* Task brief *
Return the data below unchanged, without images.

* Data records *
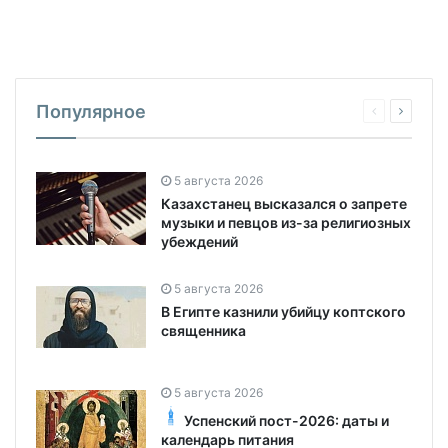
Популярное
5 августа 2026
Казахстанец высказался о запрете
музыки и певцов из-за религиозных
убеждений
5 августа 2026
В Египте казнили убийцу коптского
священника
5 августа 2026
Успенский пост-2026: даты и
календарь питания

* Exercise solution *
Популярное
5 августа 2026
Казахстанец высказался о запрете
музыки и певцов из-за религиозных
убеждений
5 августа 2026
В Египте казнили убийцу коптского
священника
5 августа 2026
Успенский пост-2026: даты и
календарь питания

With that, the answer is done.